All of my in person sex work clients and the majority of the phone ones were more respectful and less traumatizing than the average Target shopper was when I worked there through six departments in two years

The one TRULY disrespectful and potentially dangerous irl client I've had doing sex work ended up getting his ass beat and getting booted without a refund. At Target, for an entire year, a child employee (16) was forced to hide in the breakroom any time one specific stalker came in looking for her. Management wouldn't ban him.

Just. Thinking about that sex work clients post. Yes, some of them say horrible things. No worse than any retail or call center customer. Ever.

When the pervy guy calls the hotel reservations line jerking off and moaning, my supervisor had a duty to keep him on the line and keep trying to book him even though he just hung up when he came after making her uncomfortable for 20 minutes. Phone sex averages $2/minute and you can hang up on anyone for any reason, they might just get a refund.

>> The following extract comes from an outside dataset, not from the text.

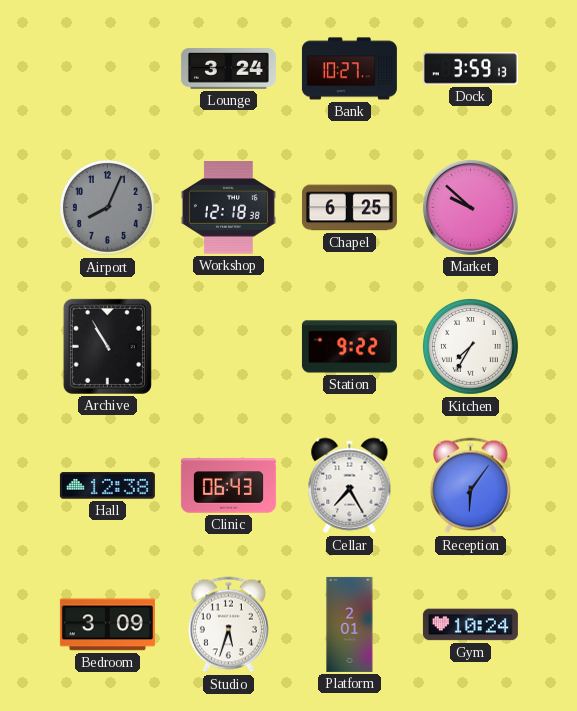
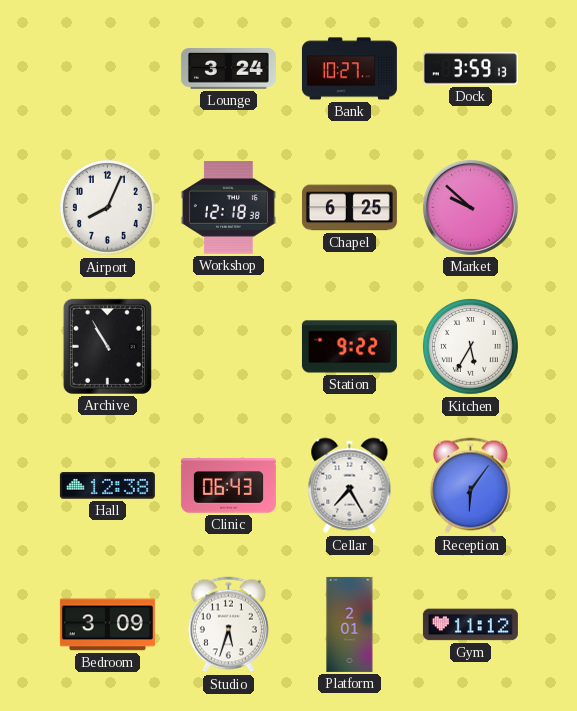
Airport dial: grey -> white
Kitchen: 7:35 -> 5:35
Gym: 10:24 -> 11:12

Why are sex work customers and clients seen as the inherent slimebags? When they're the ones exercising an understanding of consensual exchange of money and services within specific limitations. Not the multiple people who reached over my register to touch me when I was 18. Or the woman who told me I was everything wrong with the world and I should die bc we were out of soft pretzels when i was also 18. Nobody's ever said soulcrushing shit like that to me as a sex worker lmao, "ugly fat whore" is just facts

I’m willing to be 100000 dollars you’re some rich white woman from upstate New York. Little girls are being human trafficked and women can’t even leave prostitution most of the time, but you’re pandering so hard for these depraved men who want to use your body?

Baby, I'm a disabled intersex dyke who has lost 30lbs in half a year from poverty and starvation, who cannot hold a normal job because of body. I was raised in military housing in dumptrunk Virginia and I started whoring at 18 to get away from abusive parents who also had no money. I'm 32 now and I'll still continue pandering for depraved men who want to use my body over Walmart wanting to use it for much less money and more damage. Better than depraved terfs and swerfs who fantasize about what abuse I should be facing while yall also deny me food and housing and threaten to assault me if I ever use the bathroom I've always belonged in.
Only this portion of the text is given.